# DATA EXTRACT
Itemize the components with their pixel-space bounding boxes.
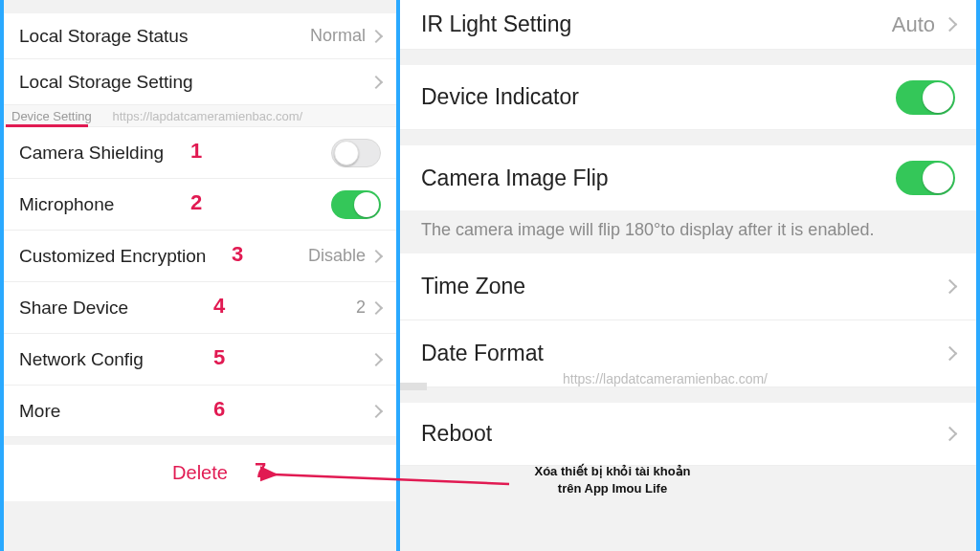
watermark-text: https://lapdatcameramienbac.com/ [112,109,302,123]
customized-encryption-label: Customized Encryption [19,246,206,267]
more-row[interactable]: More 6 [4,386,396,437]
camera-shielding-row[interactable]: Camera Shielding 1 [4,127,396,179]
gap [4,437,396,445]
network-config-row[interactable]: Network Config 5 [4,334,396,386]
date-format-label: Date Format [421,341,544,366]
annotation-number: 4 [213,294,225,319]
microphone-row[interactable]: Microphone 2 [4,179,396,231]
time-zone-row[interactable]: Time Zone [400,253,976,320]
gap [400,387,976,403]
annotation-line1: Xóa thiết bị khỏi tài khoản [534,464,690,478]
device-indicator-toggle[interactable] [896,80,955,115]
delete-button[interactable]: Delete 7 [4,445,396,501]
device-setting-section-header: Device Setting https://lapdatcameramienb… [4,105,396,127]
device-indicator-row[interactable]: Device Indicator [400,65,976,130]
chevron-right-icon [943,427,958,442]
annotation-number: 3 [232,242,243,267]
annotation-caption: Xóa thiết bị khỏi tài khoản trên App Imo… [507,463,718,496]
chevron-right-icon [943,17,958,33]
share-device-label: Share Device [19,298,128,319]
reboot-label: Reboot [421,421,492,447]
camera-image-flip-row[interactable]: Camera Image Flip [400,145,976,210]
chevron-right-icon [369,249,383,262]
annotation-number: 2 [190,190,202,215]
local-storage-status-row[interactable]: Local Storage Status Normal [4,13,396,59]
microphone-label: Microphone [19,194,114,215]
chevron-right-icon [369,29,383,42]
network-config-label: Network Config [19,349,144,370]
chevron-right-icon [369,300,383,314]
camera-image-flip-toggle[interactable] [896,161,955,195]
watermark-text: https://lapdatcameramienbac.com/ [563,371,768,386]
decorative-notch [400,383,427,390]
gap [4,0,396,13]
annotation-number: 5 [213,345,225,370]
camera-image-flip-helper: The camera image will flip 180°to displa… [400,210,976,253]
local-storage-status-value: Normal [310,26,366,46]
camera-shielding-toggle[interactable] [331,139,381,167]
local-storage-setting-row[interactable]: Local Storage Setting [4,59,396,105]
local-storage-status-label: Local Storage Status [19,26,188,47]
chevron-right-icon [369,352,383,365]
left-panel: Local Storage Status Normal Local Storag… [0,0,400,551]
camera-shielding-label: Camera Shielding [19,143,164,164]
share-device-row[interactable]: Share Device 4 2 [4,282,396,334]
delete-label: Delete [172,462,228,483]
more-label: More [19,401,60,422]
reboot-row[interactable]: Reboot [400,403,976,466]
ir-light-setting-label: IR Light Setting [421,11,571,37]
annotation-line2: trên App Imou Life [558,481,667,496]
gap [400,130,976,145]
customized-encryption-row[interactable]: Customized Encryption 3 Disable [4,231,396,282]
annotation-number: 6 [213,397,225,422]
share-device-value: 2 [356,298,366,318]
chevron-right-icon [943,279,958,295]
section-title: Device Setting [11,109,92,123]
ir-light-setting-row[interactable]: IR Light Setting Auto [400,0,976,50]
camera-image-flip-label: Camera Image Flip [421,165,609,191]
gap [400,50,976,65]
local-storage-setting-label: Local Storage Setting [19,72,193,93]
chevron-right-icon [369,404,383,417]
microphone-toggle[interactable] [331,190,381,219]
customized-encryption-value: Disable [308,246,366,266]
annotation-number: 1 [190,139,202,164]
gap [4,501,396,551]
ir-light-setting-value: Auto [892,12,935,37]
device-indicator-label: Device Indicator [421,84,579,110]
chevron-right-icon [943,346,958,362]
chevron-right-icon [369,75,383,88]
annotation-number: 7 [255,458,266,483]
time-zone-label: Time Zone [421,274,525,299]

# TASK TO COMPLETE
Using the listing above, pull out all lines that hold the word "text".

# RESPONSE FOR THIS EXERCISE
watermark-text: https://lapdatcameramienbac.com/ [112,109,302,123]
watermark-text: https://lapdatcameramienbac.com/ [563,371,768,386]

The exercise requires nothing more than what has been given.